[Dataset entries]
####################
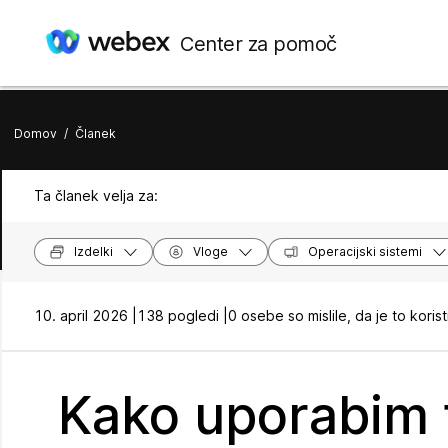
Center za pomoč
Domov
/
Članek
Ta članek velja za:
Izdelki
Vloge
Operacijski sistemi
10. april 2026 |
138 pogledi |
0 osebe so mislile, da je to koris
Kako uporabim fi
####################
§ Goal of the exercise: Copy the lines above exactly and exclude every image.

§ Written solution:
Center za pomoč
Domov
/
Članek
Ta članek velja za:
Izdelki
Vloge
Operacijski sistemi
10. april 2026 |
138 pogledi |
0 osebe so mislile, da je to koris
Kako uporabim fi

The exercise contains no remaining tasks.